Work required
The lines of the records that include "espresso" should all be copied.

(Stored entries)

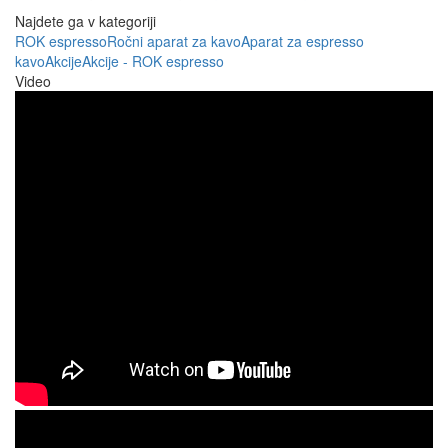
Najdete ga v kategoriji
ROK espresso
Ročni aparat za kavo
Aparat za espresso
kavo
Akcije
Akcije - ROK espresso
Video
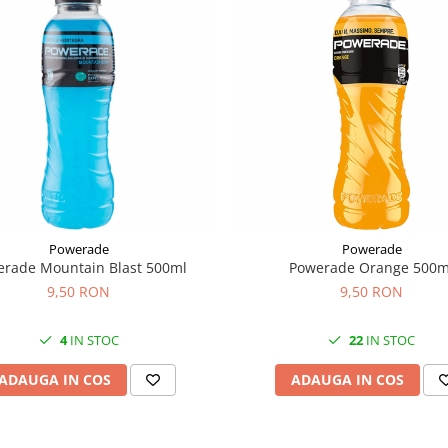
Powerade
Powerade
rade Mountain Blast 500ml
Powerade Orange 500m
9,50 RON
9,50 RON
4
IN STOC
22
IN STOC
ADAUGA IN COS
ADAUGA IN COS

Solution below
ROK espresso
Aparat za espresso
Akcije - ROK espresso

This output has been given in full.